Lake Formation workflow for application integration API operations
The following is the work flow for application integration API operations:
-
A user submits a query or request for data using an integrated third-party query engine. The query engine assumes an IAM role that represents the user or a group of users, and retrieves trusted credentials to be used when calling the application integration API operations.
-
The query engine calls
GetUnfilteredTableMetadata
, and if it is a partitioned table, the query engine callsGetUnfilteredPartitionsMetadata
to retrieve metadata and policy information from the Data Catalog. -
Lake Formation performs authorization for the request. If the user doesn't have appropriate permissions on the table, then AccessDeniedException is thrown.
-
As part of the request, the query engine sends the filtering it supports.

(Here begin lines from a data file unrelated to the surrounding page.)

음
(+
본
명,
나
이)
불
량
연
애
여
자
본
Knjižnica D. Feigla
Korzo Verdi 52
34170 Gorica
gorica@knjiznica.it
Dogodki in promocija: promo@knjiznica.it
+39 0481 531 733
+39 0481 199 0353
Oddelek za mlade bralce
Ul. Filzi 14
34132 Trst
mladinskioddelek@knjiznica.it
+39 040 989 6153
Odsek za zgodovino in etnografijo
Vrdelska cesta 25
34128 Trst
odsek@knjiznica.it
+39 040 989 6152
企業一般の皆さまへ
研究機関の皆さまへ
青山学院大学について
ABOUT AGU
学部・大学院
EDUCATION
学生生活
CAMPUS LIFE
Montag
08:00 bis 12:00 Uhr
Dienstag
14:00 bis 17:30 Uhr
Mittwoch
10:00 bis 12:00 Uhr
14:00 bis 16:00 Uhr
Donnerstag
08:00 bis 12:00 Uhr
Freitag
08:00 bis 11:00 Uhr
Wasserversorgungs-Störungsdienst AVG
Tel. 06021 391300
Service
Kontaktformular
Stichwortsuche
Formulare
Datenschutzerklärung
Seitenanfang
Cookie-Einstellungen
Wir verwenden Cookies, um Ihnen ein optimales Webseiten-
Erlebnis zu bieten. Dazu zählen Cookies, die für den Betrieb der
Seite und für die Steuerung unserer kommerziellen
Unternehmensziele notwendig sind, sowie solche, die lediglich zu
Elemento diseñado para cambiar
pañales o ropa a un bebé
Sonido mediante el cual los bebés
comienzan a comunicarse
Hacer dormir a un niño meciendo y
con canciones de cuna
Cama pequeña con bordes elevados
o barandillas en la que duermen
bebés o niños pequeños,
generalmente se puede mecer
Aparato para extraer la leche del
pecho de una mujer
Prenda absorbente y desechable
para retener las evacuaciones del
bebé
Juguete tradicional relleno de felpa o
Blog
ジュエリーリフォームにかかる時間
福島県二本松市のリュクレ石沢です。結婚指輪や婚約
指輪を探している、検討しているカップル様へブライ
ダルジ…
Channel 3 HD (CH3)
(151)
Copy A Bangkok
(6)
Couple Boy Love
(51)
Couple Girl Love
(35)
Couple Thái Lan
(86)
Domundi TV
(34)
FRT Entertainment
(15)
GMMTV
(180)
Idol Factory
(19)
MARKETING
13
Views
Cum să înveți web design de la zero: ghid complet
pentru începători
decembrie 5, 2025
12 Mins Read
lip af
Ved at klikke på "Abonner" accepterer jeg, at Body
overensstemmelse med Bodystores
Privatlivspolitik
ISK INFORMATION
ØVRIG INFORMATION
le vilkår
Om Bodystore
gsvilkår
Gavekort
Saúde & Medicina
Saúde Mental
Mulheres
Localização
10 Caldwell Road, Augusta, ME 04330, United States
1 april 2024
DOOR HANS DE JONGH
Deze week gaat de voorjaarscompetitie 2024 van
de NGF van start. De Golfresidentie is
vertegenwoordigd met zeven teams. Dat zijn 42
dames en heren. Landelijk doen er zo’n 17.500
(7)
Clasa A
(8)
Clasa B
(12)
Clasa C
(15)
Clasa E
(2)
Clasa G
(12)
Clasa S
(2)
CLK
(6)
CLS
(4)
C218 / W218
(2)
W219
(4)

There are two flags that can be sent within an array: COLUMN_PERMISSIONS and CELL_FILTER_PERMISSION. If the query engine doesn't support any of these features, and a policy exists on the table for the feature, then a PermissionTypeMismatchException is thrown and the query fails. This is to avoid data leakage.
-
The returned response contains the following:
-
The entire schema for the table so that query engines can use it to parse the data from storage.
-
A list of authorized columns that the user has access. If the authorized column list is empty, it indicates that the user has
DESCRIBE
permissions, but does not haveSELECT
permissions, and the query fails. -
A flag,
IsRegisteredWithLakeFormation
, which indicates if Lake Formation can vend credentials to this resources data. If this returns false, then the customers' credentials should be used to access Amazon S3. -
A list of
CellFilters
if any that should be applied to rows of data. This list contains columns and an expression to evaluate each row. This should only be populated if CELL_FILTER_PERMISSION is sent as part of the request and there is a data filter against the table for the calling user.
-
-
After the metadata is retrieved, the query engine calls
GetTemporaryGlueTableCredentials
orGetTemporaryGluePartitionCredentials
to get Amazon credentials to retrieve data from the Amazon S3 location. -
The query engine reads relevant objects from Amazon S3, filters the data based on the policies it received in step 2, and returns the results to the user.
The application integration API operations for Lake Formation contain additional content for configuring integration with third-party query engines. You can see the operation details in the Credential vending API operations section.